Provided data:
*** Begin section ***
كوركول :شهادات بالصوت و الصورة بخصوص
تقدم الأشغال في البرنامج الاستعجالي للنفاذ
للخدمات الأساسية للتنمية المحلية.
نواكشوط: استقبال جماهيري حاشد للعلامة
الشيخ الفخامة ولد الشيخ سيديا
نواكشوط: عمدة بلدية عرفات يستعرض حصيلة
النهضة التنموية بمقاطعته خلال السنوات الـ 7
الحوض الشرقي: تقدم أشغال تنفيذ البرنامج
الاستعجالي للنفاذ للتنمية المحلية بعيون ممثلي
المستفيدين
*** End section ***
*** Begin section ***
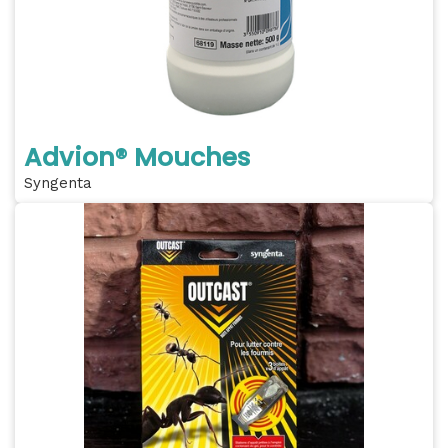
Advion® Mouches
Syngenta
*** End section ***
Every line of the records that includes the word "للتنمية" should be gathered.

Answer section:
للخدمات الأساسية للتنمية المحلية.
الاستعجالي للنفاذ للتنمية المحلية بعيون ممثلي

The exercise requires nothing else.